By comparison, measurements of disk speed are relatively standardized. Disks are usually measured in terms of head seek time, rotational delay waiting to locate the desired sector while the device spins, and data transfer rates in bytes per second. However, under benchmark testing conditions, actual disk performance is affected by file placement, disk caching strategies, disk fragmentation, and many other considerations. Network access primarily depends on the speed of the wire, but is complicated by processing delays that occur as packets traverse the network of connections between local area and wide area segments. The network protocol in use also determines how many different messages are sent and received and what sorts of acknowledgments are required. In most realistic circumstances, network topology is so unique that only measurements gathered from the actual running system are trustworthy.
Benchmarks are useful, but be careful in interpreting the results (the widely hyped test scores and ratings in articles and advertisements notwithstanding). Remember, for any of the popular, standardized benchmarks in widespread use, there is also a good deal of benchmark engineering going on back at the factory. The engineers that developed the equipment tested it constantly by running standard benchmarks to see if the latest engineering change yielded any improvement.

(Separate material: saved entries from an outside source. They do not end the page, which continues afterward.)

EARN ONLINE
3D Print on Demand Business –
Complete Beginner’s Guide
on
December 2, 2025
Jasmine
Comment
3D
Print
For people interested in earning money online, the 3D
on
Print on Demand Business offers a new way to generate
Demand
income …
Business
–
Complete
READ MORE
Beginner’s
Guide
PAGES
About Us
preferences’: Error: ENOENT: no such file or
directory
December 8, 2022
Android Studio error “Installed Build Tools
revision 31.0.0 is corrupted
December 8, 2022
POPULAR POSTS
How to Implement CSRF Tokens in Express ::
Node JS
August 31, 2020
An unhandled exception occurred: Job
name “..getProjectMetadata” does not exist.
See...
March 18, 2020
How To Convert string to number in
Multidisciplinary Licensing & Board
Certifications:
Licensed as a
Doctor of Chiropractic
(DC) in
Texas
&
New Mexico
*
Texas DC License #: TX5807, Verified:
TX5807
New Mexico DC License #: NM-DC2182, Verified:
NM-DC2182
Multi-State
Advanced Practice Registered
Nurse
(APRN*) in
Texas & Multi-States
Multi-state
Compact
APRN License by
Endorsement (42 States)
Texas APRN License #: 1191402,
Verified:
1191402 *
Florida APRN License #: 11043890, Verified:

This is standard practice. Vendors need ways to stress test products under development, and they naturally want to be able to advertise that their equipment received a better score than a competitor’s on a well-known benchmark test.

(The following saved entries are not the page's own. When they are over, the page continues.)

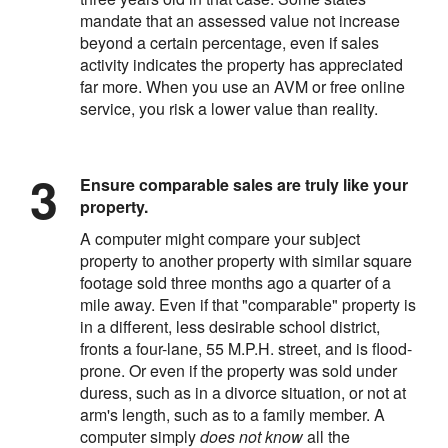
mandate that an assessed value not increase
beyond a certain percentage, even if sales
activity indicates the property has appreciated
far more. When you use an AVM or free online
service, you risk a lower value than reality.
Ensure comparable sales are truly like your
property.
A computer might compare your subject
property to another property with similar square
footage sold three months ago a quarter of a
mile away. Even if that "comparable" property is
in a different, less desirable school district,
fronts a four-lane, 55 M.P.H. street, and is flood-
prone. Or even if the property was sold under
duress, such as in a divorce situation, or not at
arm's length, such as to a family member. A
computer simply
does not know
all the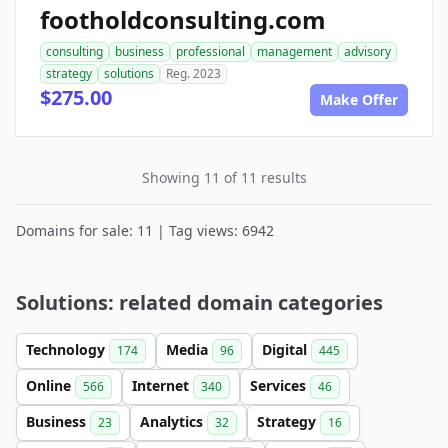
footholdconsulting.com
consulting
business
professional
management
advisory
strategy
solutions
Reg. 2023
$275.00
Make Offer
Showing 11 of 11 results
Domains for sale: 11 | Tag views: 6942
Solutions: related domain categories
Technology
Media
Digital
174
96
445
Online
Internet
Services
566
340
46
Business
Analytics
Strategy
23
32
16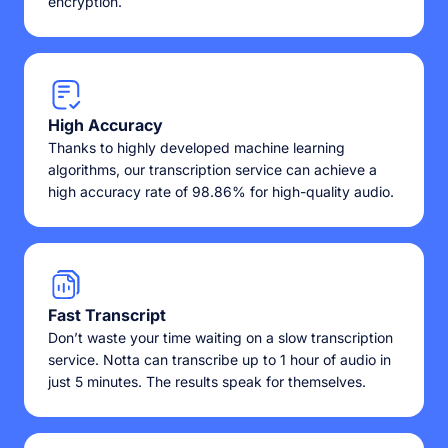
encryption.
High Accuracy
Thanks to highly developed machine learning
algorithms, our transcription service can achieve a
high accuracy rate of 98.86% for high-quality audio.
Fast Transcript
Don’t waste your time waiting on a slow transcription
service. Notta can transcribe up to 1 hour of audio in
just 5 minutes. The results speak for themselves.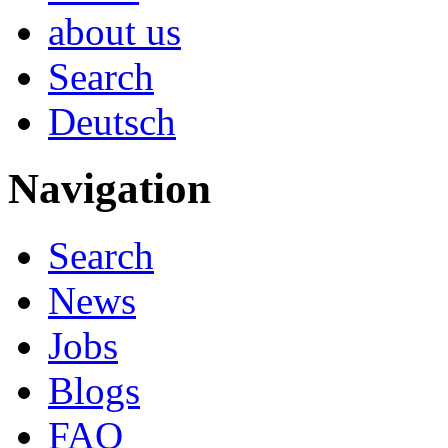
about us
Search
Deutsch
Navigation
Search
News
Jobs
Blogs
FAQ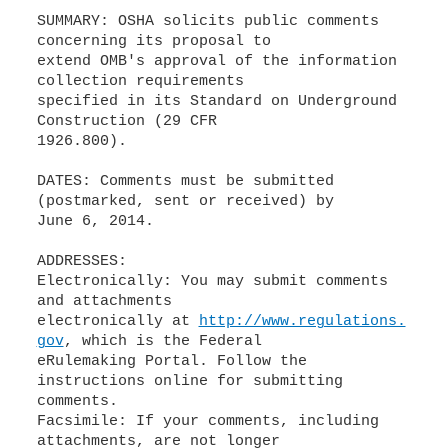
SUMMARY: OSHA solicits public comments
concerning its proposal to
extend OMB's approval of the information
collection requirements
specified in its Standard on Underground
Construction (29 CFR
1926.800).
DATES: Comments must be submitted
(postmarked, sent or received) by
June 6, 2014.
ADDRESSES:
Electronically: You may submit comments
and attachments
electronically at
http://www.regulations.
gov
, which is the Federal
eRulemaking Portal. Follow the
instructions online for submitting
comments.
Facsimile: If your comments, including
attachments, are not longer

Frequently, engineers will insert optimizations designed to speed up execution running a specific benchmark. The result of this process is equipment that is very good at running standard benchmark workloads, but may not be so good at running yours. There is nothing wrong with this practice, so long as the benchmark is in fact representative of actual workloads. But it does raise issues of interpretation. There is always the possibility that a particular optimization that accounts for a good benchmark score is not especially useful when it comes to your configuration and workload.

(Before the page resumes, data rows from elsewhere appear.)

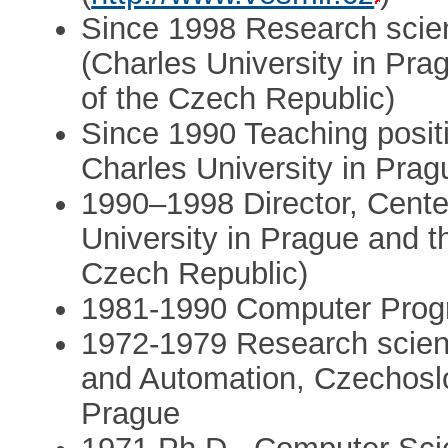
Since 1998 Research scient
(Charles University in Pr
of the Czech Republic)
Since 1990 Teaching posit
Charles University in Prag
1990–1998 Director, Center
University in Prague and 
Czech Republic)
1981-1990 Computer Prog
1972-1979 Research scienti
and Automation, Czechosl
Prague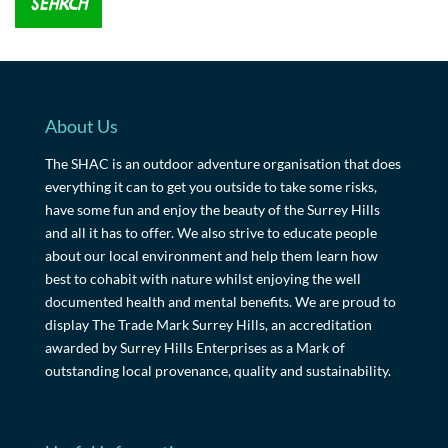
About Us
The SHAC is an outdoor adventure organisation that does
everything it can to get you outside to take some risks,
have some fun and enjoy the beauty of the Surrey Hills
and all it has to offer. We also strive to educate people
about our local environment and help them learn how
best to cohabit with nature whilst enjoying the well
documented health and mental benefits. We are proud to
display The Trade Mark Surrey Hills, an accreditation
awarded by Surrey Hills Enterprises as a Mark of
outstanding local provenance, quality and sustainability.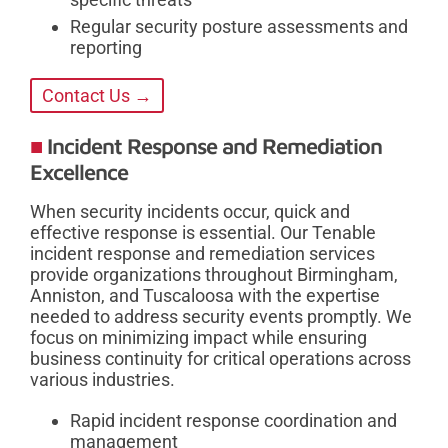
Regular security posture assessments and
reporting
Contact Us →
Incident Response and Remediation
Excellence
When security incidents occur, quick and
effective response is essential. Our Tenable
incident response and remediation services
provide organizations throughout Birmingham,
Anniston, and Tuscaloosa with the expertise
needed to address security events promptly. We
focus on minimizing impact while ensuring
business continuity for critical operations across
various industries.
Rapid incident response coordination and
management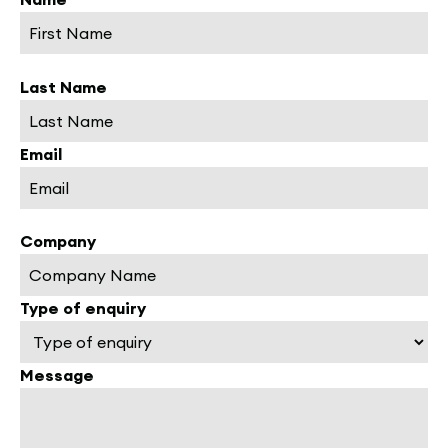
Last Name
Email
Company
Type of enquiry
Message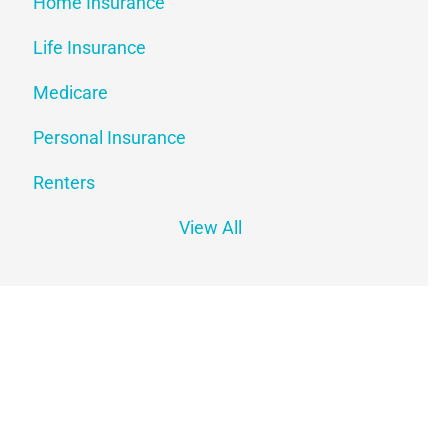
Home Insurance
Life Insurance
Medicare
Personal Insurance
Renters
View All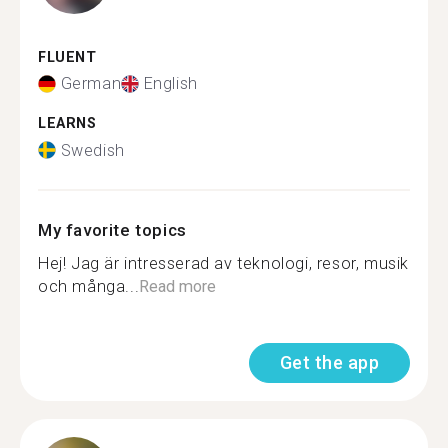
FLUENT
German
English
LEARNS
Swedish
My favorite topics
Hej! Jag är intresserad av teknologi, resor, musik
och många...
Read more
Get the app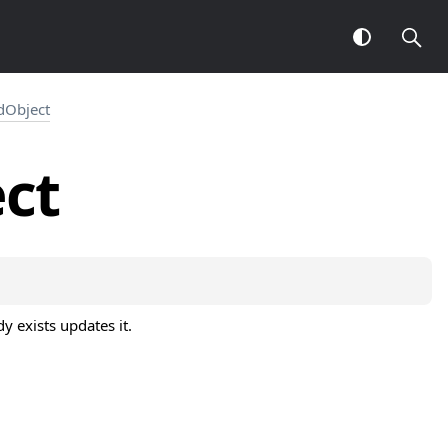
Object
ct
dy exists updates it.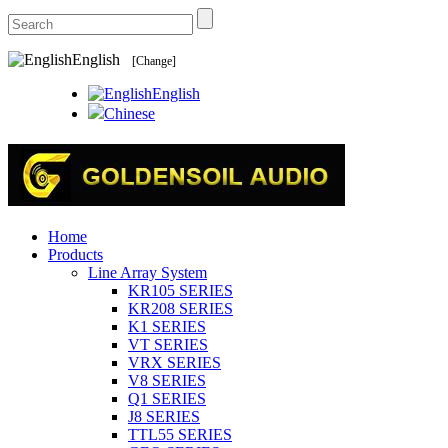
English
[Change]
English
Chinese
Home
Products
Line Array System
KR105 SERIES
KR208 SERIES
K1 SERIES
VT SERIES
VRX SERIES
V8 SERIES
Q1 SERIES
J8 SERIES
TTL55 SERIES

The ideal situation is performing empirical testing with the equipment running your workload. But building a realistic and representative benchmark-testing environment of your own is both expensive and time-consuming. Nor can you test all the different varieties and configuration permutations under consideration. Here, analytic techniques are useful for projecting the performance of proposed configurations from actual performance measurements. Understanding what the characteristics of the benchmark workload are and how they compare to your actual workloads is crucial in performing this type of analysis. Workload characterization is an essential first step in the analysis of both real and synthetic workloads.